PROPOSITION 8.
Similar pyramids which have triangular bases are in the triplicate ratio of their corresponding sides.
Let there be similar and similarly situated pyramids of which the triangles
ABC,
DEF, are the bases and the points
G,
H the vertices; I say that the pyramid
ABCG has to the pyramid
DEFH the ratio triplicate of that which
BC has to
EF.
For let the parallelepipedal solids
BGML,
EHQP be completed.
Now, since the pyramid
ABCG is similar to the pyramid
DEFH, therefore the angle
ABC is equal to the angle
DEF, the angle
GBC to the angle
HEF, and the angle
ABG to the angle
DEH; and, as
AB is to
DE, so is
BC to
EF, and
BG to
EH.
And since, as
AB is to
DE, so is
BC to
EF, and the sides are proportional about equal angles, therefore the parallelogram
BM is similar to the parallelogram
EQ.
For the same reason
BN is also similar to
ER, and
BK to
EO; therefore the three parallelograms
MB,
BK,
BN are similar to the three
EQ,
EO,
ER.
But the three parallelograms
MB,
BK,
BN are equal and similar to their three opposites, and the three
EQ,
EO,
ER are equal and similar to their three opposites. [
XI. 24]
Therefore the solids
BGML,
EHQP are contained by similar planes equal in multitude.
Therefore the solid
BGML is similar to the solid
EHQP.
But similar parallelepipedal solids are in the triplicate ratio of their corresponding sides. [
XI. 33]
Therefore the solid
BGML has to the solid
EHQP the ratio triplicate of that which the corresponding side
BC has to the corresponding side
EF.
But, as the solid
BGML is to the solid
EHQP, so is the pyramid
ABCG to the pyramid
DEFH, inasmuch as the pyramid is a sixth part of the solid, because the prism which is half of the parallelepipedal solid [
XI. 28] is also triple of the pyramid. [
XII. 7]
Therefore the pyramid
ABCG also has to the pyramid
DEFH the ratio triplicate of that which
BC has to
EF. Q. E. D.
PORISM.
From this it is manifest that similar pyramids which have polygonal bases are also to one another in the triplicate ratio of their corresponding sides.

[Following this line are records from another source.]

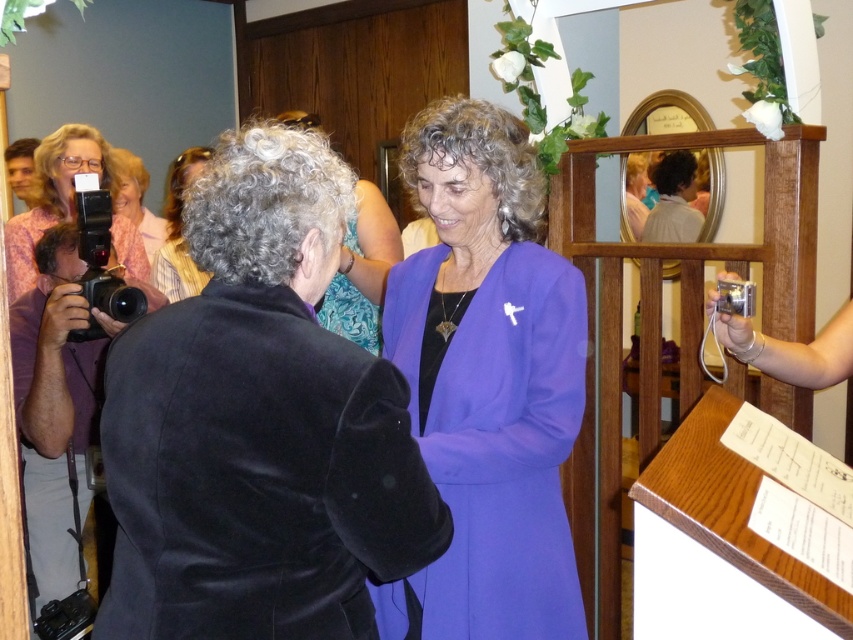 Question: Can you confirm if purple fabric dress at center is bigger than matte black camera at left?

Choices:
 (A) yes
 (B) no

Answer: (A)

Question: Which of the following is the farthest from the observer?

Choices:
 (A) purple fabric dress at center
 (B) matte purple dress at center

Answer: (B)

Question: Which point is closer to the camera?

Choices:
 (A) (202, 276)
 (B) (120, 154)

Answer: (A)

Question: Does purple fabric dress at center have a lesser width compared to matte black camera at left?

Choices:
 (A) yes
 (B) no

Answer: (A)

Question: Which point is farther to the camera?

Choices:
 (A) matte pink blouse at upper left
 (B) purple fabric dress at center

Answer: (A)

Question: Does purple fabric dress at center lie behind matte black camera at left?

Choices:
 (A) no
 (B) yes

Answer: (A) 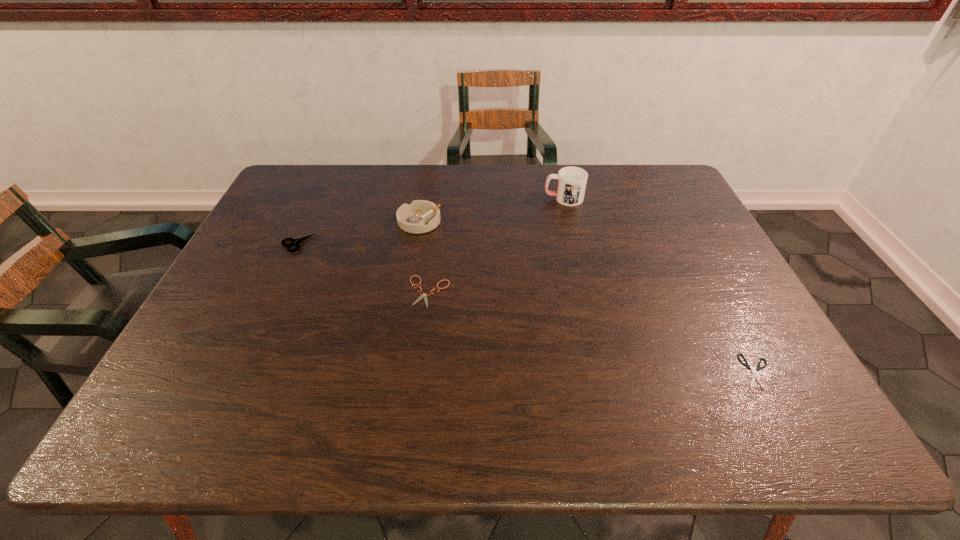 I want to click on free space located on the side of the mug with the handle, so click(449, 198).

What are the coordinates of `vacant space situated 0.130m on the side of the mug with the handle` in the screenshot? It's located at (504, 198).

Locate an element on the screen. Image resolution: width=960 pixels, height=540 pixels. free space located 0.360m on the front of the fourth shortest object is located at coordinates (401, 329).

I want to click on vacant space located 0.380m on the front of the leftmost object, so click(242, 366).

Where is `vacant space located 0.340m on the front of the second nearest shears`? The height and width of the screenshot is (540, 960). vacant space located 0.340m on the front of the second nearest shears is located at coordinates (412, 440).

Locate an element on the screen. free space located on the left of the rightmost object is located at coordinates (573, 372).

The width and height of the screenshot is (960, 540). Find the location of `object at the far edge`. object at the far edge is located at coordinates (571, 181).

Identify the location of object at the left edge. The width and height of the screenshot is (960, 540). (294, 242).

The height and width of the screenshot is (540, 960). What are the coordinates of `object that is at the right edge` in the screenshot? It's located at pos(747,365).

Image resolution: width=960 pixels, height=540 pixels. In the image, there is a desktop. In order to click on blank space at the far edge in this screenshot , I will do `click(566, 164)`. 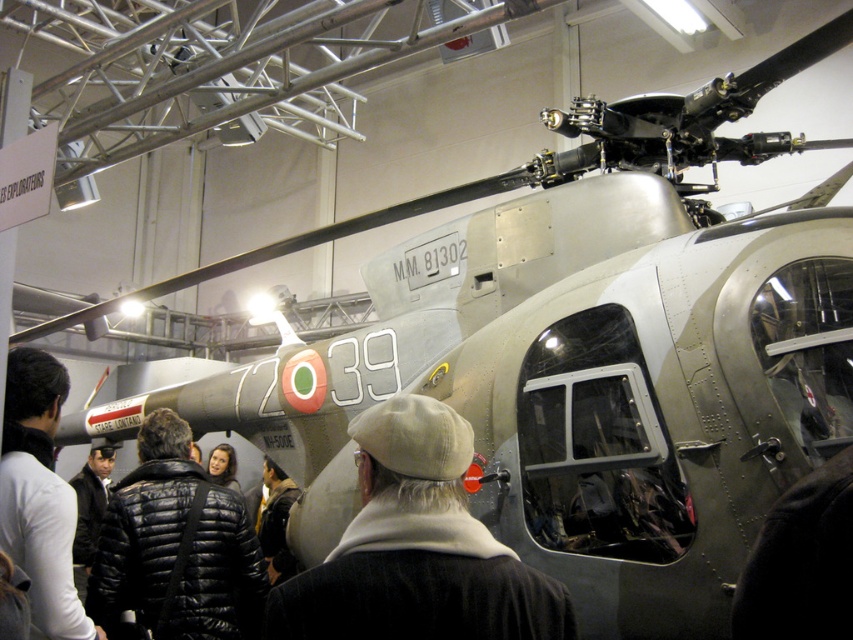 Who is lower down, beige woolen hat at center or leather jacket at center?

leather jacket at center is lower down.

Does point (485, 547) come in front of point (265, 554)?

Yes, it is in front of point (265, 554).

Locate an element on the screen. beige woolen hat at center is located at coordinates (416, 547).

Does leather jacket at center have a larger size compared to black jacket at center?

Yes.

Between point (270, 481) and point (222, 456), which one is positioned in front?

Point (270, 481)

Between point (264, 522) and point (219, 476), which one is positioned in front?

Point (264, 522)

Where is `leather jacket at center`? leather jacket at center is located at coordinates (276, 522).

Does black puffer jacket at center have a lesser width compared to black quilted jacket at lower left?

No.

Looking at this image, does black puffer jacket at center appear on the right side of black quilted jacket at lower left?

Yes, black puffer jacket at center is to the right of black quilted jacket at lower left.

This screenshot has height=640, width=853. Describe the element at coordinates (177, 547) in the screenshot. I see `black puffer jacket at center` at that location.

The width and height of the screenshot is (853, 640). Find the location of `black puffer jacket at center`. black puffer jacket at center is located at coordinates (177, 547). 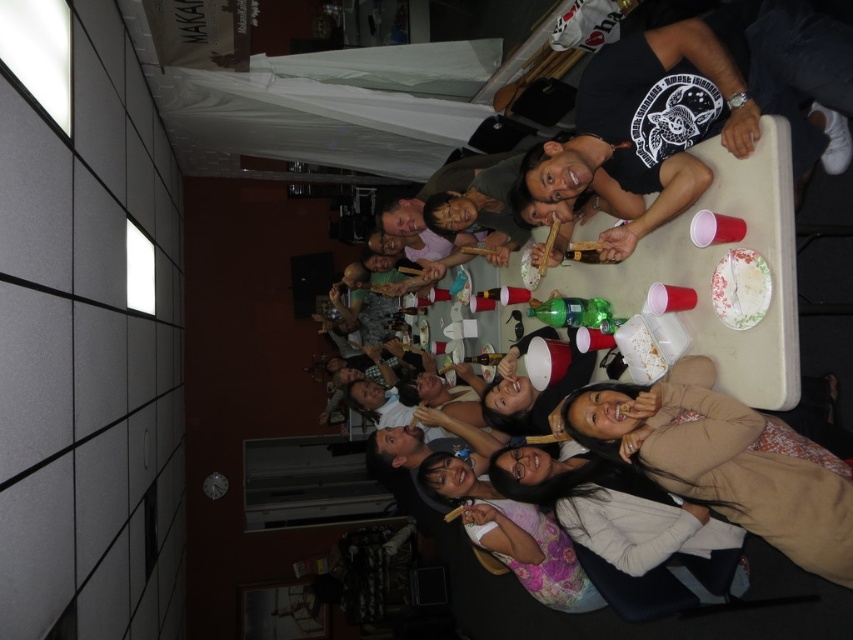 You are standing at the entrance of the room and want to move towards the two points marked in the image. Which point, point (759, 436) or point (753, 292), is closer to you?

Point (759, 436) is in front of point (753, 292), so it is closer to you.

For, if they are divided into the pyramids contained in them which have triangular bases, by virtue of the fact that the similar polygons forming their bases are also divided into similar triangles equal in multitude and corresponding to the wholes [
VI. 20], then, as the one pyramid which has a triangular base in the one complete pyramid is to the one pyramid which has a triangular base in the other complete pyramid, so also will all the pyramids which have triangular bases contained in the one pyramid be to all the pyramids which have triangular bases contained in the other pyramid [
V. 12], that is, the pyramid itself which has a polygonal base to the pyramid which has a polygonal base.
But the pyramid which has a triangular base is to the pyramid which has a triangular base in the triplicate ratio of the corresponding sides; therefore also the pyramid which has a polygonal base has to the pyramid which has a similar base the ratio triplicate of that which the side has to the side.